Literature Search and Data Extraction

A database was generated that included articles retrieved for the previous guideline and those resulting from a series of four MEDLINE^® searches beginning in December 2002 and concluding in June 2005. The searches were limited to papers involving human subjects and published in the English language on or after 1990 which included the MeSH term "female." The MeSH headings used were "urinary incontinence, stress," "stress incontinence" and "urinary incontinence" in any field. A total of 7,111 citations and abstracts were reviewed for relevance by the panel chairs, of which 1,302 citations entered the extraction process. Panel members extracted data from the articles which were then entered into a Microsoft Access^® (Microsoft, Redmond, WA) database. In person and via conference calls, the Panel collectively reviewed the extracted data. A total of 436 articles were suitable for inclusion in the meta–analysis; an additional 155 articles were deemed suitable only for their complications data due to an insufficient follow–up duration for the efficacy outcomes analysis.

Evidence Combination

To generate outcomes tables, estimates of the probabilities and/or magnitudes of the outcomes are required for each intervention. Ideally, these come from a synthesis or combination of the evidence. Combination can be performed in a variety of ways depending on the nature and quality of the evidence. For this guideline, the panel used the confidence profile method,^{8, 9} which provides methods for meta–analyzing data from studies that are not randomized controlled trials (RCTs). Meta–analysis was performed using the Fast*Pro software to combine individual arms from controlled trials and clinical series where similar patients were similarly treated. Although a number of RCTs were found through the literature search, there were insufficient numbers on any one topic to warrant an independent meta–analysis of RCTs. The results of certain trials are discussed where relevant. Frequently, published series used in a combined analysis showed very divergent results implying site–to–site variations, variability in patient populations, in the performance of the intervention, the skill of the surgeon or normal statistical variation. Given these differences, a random–effects, or hierarchical, model was used to combine the studies.

Patient Groups

While stratifying outcomes based on patient characteristics such as type of incontinence, previous treatment(s), presence of prolapse, prior pregnancy and severity of incontinence would be most instructive, in most cases the outcomes data were not fully or consistently identified by these criteria. Therefore, analysis was limited to two patient groups; one in which no patient received concomitant surgical treatment for prolapse (comparable to the previous guideline) and another in which some or all patients received concomitant treatment for prolapse. Very few published studies included all of the SUI patients receiving concomitant prolapse treatment, therefore, the analysis was based mainly on data from studies that included some patients with prolapse treatment. This did not permit a clear distinction to be made between these groups in the analysis. An attempt to stratify the outcomes of SUI surgical interventions by the presence of prolapse was thwarted by insufficient data since few published studies stratified results in this manner.

Efficacy Analysis

The efficacy outcomes analyzed included two levels of continence: cured/dry and cured/dry/improved; these are reported percentages and credible intervals (Bayesian confidence intervals [CIs]).
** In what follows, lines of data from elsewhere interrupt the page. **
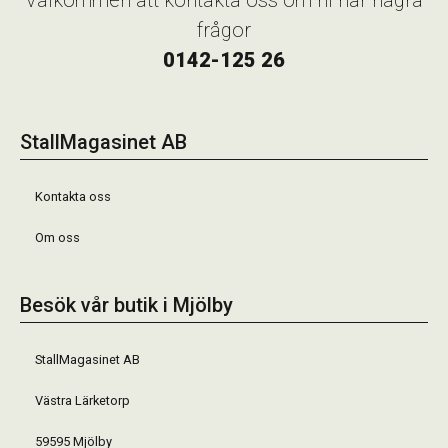
frågor
0142-125 26
StallMagasinet AB
Kontakta oss
Om oss
Besök vår butik i Mjölby
StallMagasinet AB
Västra Lärketorp
59595 Mjölby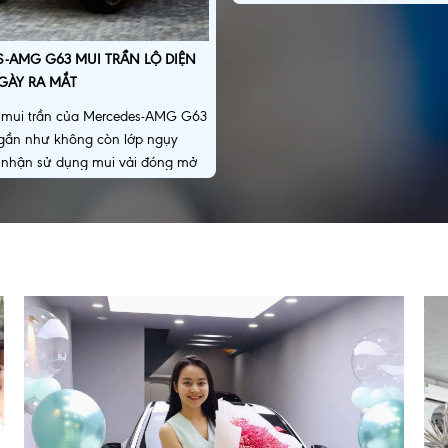
trong nước.
-AMG G63 MUI TRẦN LỘ DIỆN
GÀY RA MẮT
 mui trần của Mercedes-AMG G63
 gần như không còn lớp ngụy
c nhận sử dụng mui vải đóng mở
ẫn giữ cấu hình bốn cửa.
Allocation to the previously mentioned categories was determined by author definition of continence. For the analysis of postoperative urgency, patients were divided into three categories: without pre–existing urgency, with pre–existing urgency, and unknown or uncertain pre–existing urgency. Postoperative urgency categories included urge incontinence, urge symptoms and unspecified. Again, the results are reported as the percent of the relevant patient group having each outcome. Abbreviated tables summarizing the cured/dry and resolution or urge incontinence for the time interval of 12–23 months for patients with or without concurrent prolapse treatment are provided with this document (see Tables 1–3); for a complete set of data tables see Appendices A7–A16.

Complications

Complications were analyzed similarly to the efficacy outcomes. However, because of the wide variety of ways authors name and describe complications, the panel attempted to group complications together that represented the same or related outcomes. As discussed in Chapter 2, this could result in some inaccuracies in the resultant estimates. Appendix A–17 shows how the panel grouped outcomes. Certain complication outcomes such as pain and de novo urgency were tabulated as defined by the author, and no further analysis was performed based upon the limitations of data reporting. After grouping the complications for analysis, the grouped complications were then put into general categories for display and discussion. Outcomes tables were developed for each group of complications. Separate tables were again created for patients with and without prolapse treatment. The format of the tables is the same as the efficacy tables. An abbreviated table summarizing retention data for patients with or without concurrent prolapse treatment is provided with this document (see Table 4); for a complete set of data tables see Appendices A7–A16.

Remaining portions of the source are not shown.